While LAUSD might be cutting back on any education outside of the core classes, one California university — UCLA — is expanding on its science curriculum in the coolest of ways. They're offering a class called Physiological Sciences 7, a course that focusses on science and food.

It's taught by Professor Amy Rowat, a 37-year-old Canadian biophysicist who got the idea from a similar course taught at Harvard University called Science and Cooking.

Rowat has brought in some amazing guests for the class, including Brazilian chef Alex Atala, "Top Chef" champ and Ink owner Michael Voltaggio, Chez Panisse owner Alice Waters, and Momofuku Milk Bar founder Christina Tosi. (The guests were also part of a public lecture series at UCLA connected with the program.)

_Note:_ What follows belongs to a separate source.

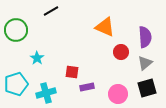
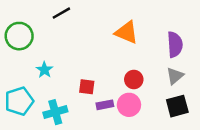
red circle: (121, 52) -> (134, 79), moved
pink circle: (118, 94) -> (129, 105), moved

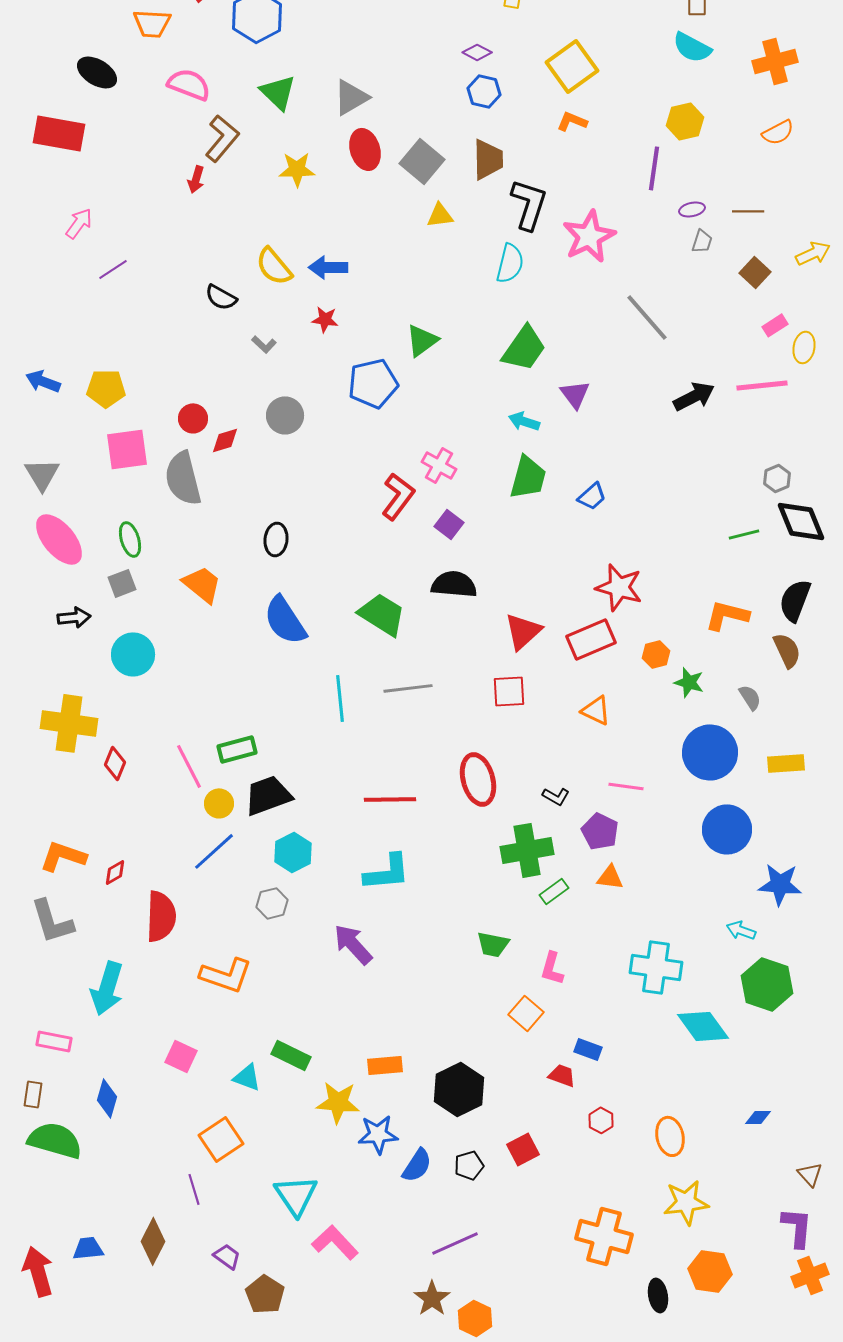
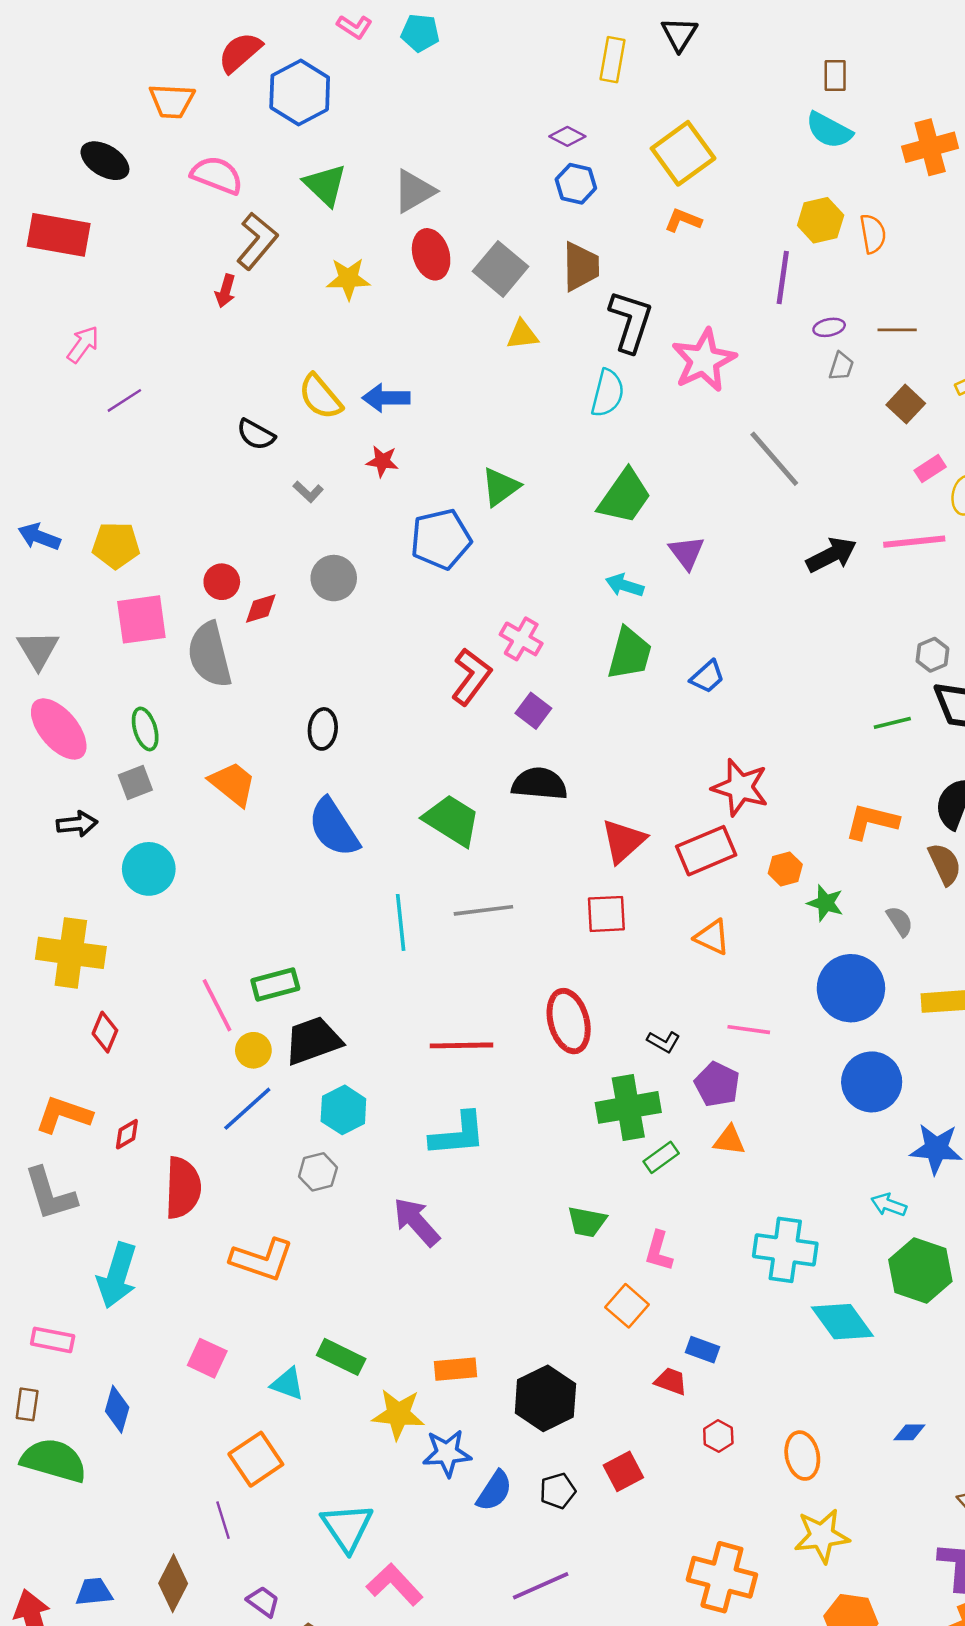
orange semicircle: (778, 132) -> (873, 234), moved, turned -72
red diamond: (115, 763) -> (105, 1032), moved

Twenty five percent of their final grade will hinge on what might be the world's first "scientific bake-off" — a glitzy competition to create an American classic: apple pie. Their critics are no slouches; the test will be judged by food critic Jonathan Gold, pastry chef Zoe Nathan of Huckleberry, and Evan Kleiman, who hosts the annual KCRW "Good Food" pie contest at LACMA.

By that point, they'll have turned pie making into an exacting science. Says the L.A. Times:

Students will assess the "structural stability" of their crusts, calculating pastry density using kitchen scales. They'll dip strips of litmus paper into pie fillings to measure pH and gauge whether Granny Smith apples' acidity makes them better or worse in a pie, or how acid affects the way custards congeal in a filling.They'll use math equations that include pi.

And they'll learn whether good science makes good pies.

"I'm a science major, and this has been really hard," said Neil Brinckerhoff, a human biology and society student. "It's a lot of different concepts in one class."

Sounds like the kind of applied science we could get behind.